Vamos partir em breve para um destino simples? Talvez vendam passagens pra esse lugar, mas não me refiro a nenhum entorpecente ou veneno... sem mormidez hoje, sem dramas simples. Eu gosto é do gasto.
Duas paralíticas vieram me pedir dinheiro para seu orfanato, perguntei se aceitavam amor, elas se ofenderam, achavam que eu estava debochando com alguma insinuação, mas na verdade eu estava na dúvida se aceitavam amor, porque os cartões de crédito, de todos os tipos, aceitavam. Claro que não daria o meu amor a elas, não tenho para dar, perguntei por curiosidade econômico-sentimental.
Tenho curiosidade, eis o meu mal. Curto imenso os limites das curvas, quando o carro vai capotar? Haverá sobreviventes? Continuará o carro em condições de funcionar bem depois? É impossível saber... essas curvas variam muito! Viva a geografia das nossas estradas que oferecem sempre curvas imprevisíveis. Descubro o corpo de seu cobertor e dou risadas inconvenientes, mas nunca a ponto de constranger... disso não gosto. Basta de ser curioso.
Bom mesmo seria não imaginar o amanhã, viver na realidade dos bichos, bom mesmo seria não ter tanto ideal, bom mesmo seria não ser escravo da paixão de quem sabe um dia vir a ser... sei lá o quê! E ter! Ter muito dessas coisas inúteis. E ter um amor também! Claro, um bem importante.
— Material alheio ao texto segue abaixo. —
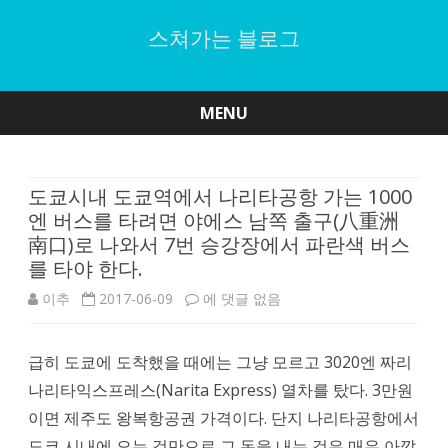
스쳐가는 블로그
MENU
Skip
to
content
도쿄시내 도쿄역에서 나리타공항 가는 1000
엔 버스를 타려면 야에스 남쪽 출구(八重洲
南口)로 나와서 7번 승강장에서 파란색 버스
를 타야 한다.
도
이추
2017-06-09
에 댓글 없음
쿄
급히 도쿄에 도착했을 때에는 그냥 모르고 3020엔 짜리
시
나리타익스프레스(Narita Express) 열차를 탔다. 3만원
내
이면 제주도 왕복항공권 가격이다. 단지 나리타공항에서
도
도쿄 시내에 오는 것만으로 그 돈을 내는 것은 매우 아깝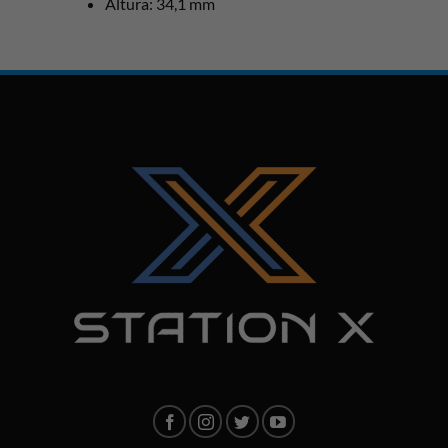
Altura: 34,1 mm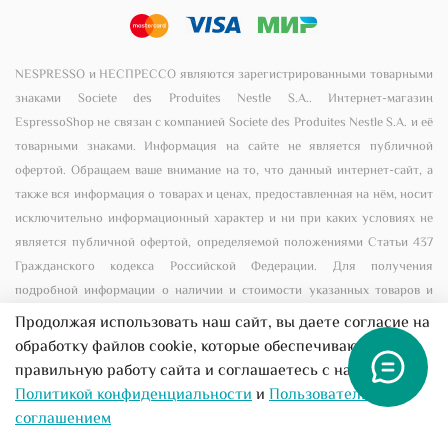
NESPRESSO и НЕСПРЕССО являются зарегистрированными товарными
знаками Societe des Produites Nestle S.A.. Интернет-магазин
EspressoShop не связан с компанией Societe des Produites Nestle S.A. и её
товарными знаками. Информация на сайте не является публичной
офертой. Обращаем ваше внимание на то, что данный интернет-сайт, а
также вся информация о товарах и ценах, предоставленная на нём, носит
исключительно информационный характер и ни при каких условиях не
является публичной офертой, определяемой положениями Статьи 437
Гражданского кодекса Российской Федерации. Для получения
подробной информации о наличии и стоимости указанных товаров и
(или) услуг, пожалуйста, обращайтесь к менеджеру сайта с помощью
Продолжая использовать наш сайт, вы даете согласие на
специальной формы связи или по телефону +7 (495) 156-00-56
обработку файлов cookie, которые обеспечивают
правильную работу сайта и соглашаетесь с нашей
Все предложения на сайте не являются публичной
Политикой конфиденциальности
и
Пользовательским
офертой
соглашением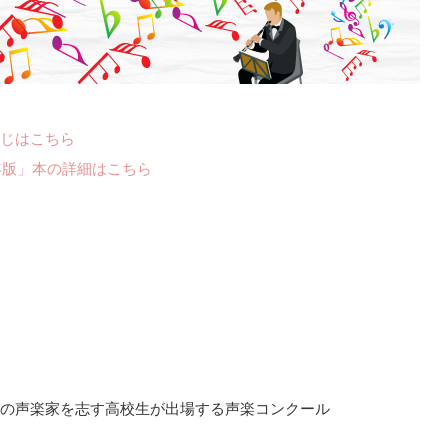
じはこちら
年版」本の詳細はこちら
の声楽家を志す高校生が出場する声楽コンクール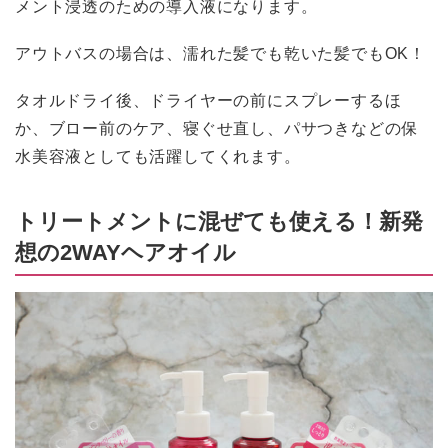
メント浸透のための導入液になります。
アウトバスの場合は、濡れた髪でも乾いた髪でもOK！
タオルドライ後、ドライヤーの前にスプレーするほ
か、ブロー前のケア、寝ぐせ直し、パサつきなどの保
水美容液としても活躍してくれます。
トリートメントに混ぜても使える！新発
想の2WAYヘアオイル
Será que ambicionar o amor assim é ser materialista? Será que uma moral reconstruída de um cristianismo burguês pode me livrar de ser tão tristemente tolo na conduta social? Será que ela me entende mesmo tão bem a ponto de amar? Meu Deus, amar! Que verbo desconjurado do que devia mesmo ser!
Amo mesmo é o verbo contemplar. Contemplo. Dentro de mim calo tudo. Sim, não digo, não vou dizer, não digo mesmo. Curto é calar. Sorrir e calar. Embriagar em silêncio, ver triunfar uma inércia boa que é um ensaio tosco do que será a inércia do meu cadáver por bastante tempo a apodrecer sem reação, abaixo duma lápide com gentilezas dos meus entes queridos escritas, mas deixemos desses pensamentos mórbidos que não os quero hoje.
Hoje quero uma tarde quente e uma cerveja, quero falar com os meus amigos queridos, quero sorrir um tanto grande antes de desmaiar chorando! E vinho, meu Deus, muito vinho para todos! Seria bom ser daqueles vinhos caseiros que se toma no Paraná! Quero amanhecer sem que o dia amanheça comigo. E antes dessa quase manhã, na madrugadinha prestes a ceder, ter certezas de que vai amanhecer para mim, afinal.
Se as moças paralíticas aceitassem uma taça de vinho e soubessem dessas coisas, talvez não ficassem tão ofendidas. Embora eu saiba que seu sorriso me deixaria muito mais triste, é melhor construí-los que dividir minha miséria... Uma miséria que dividida, apenas cresce.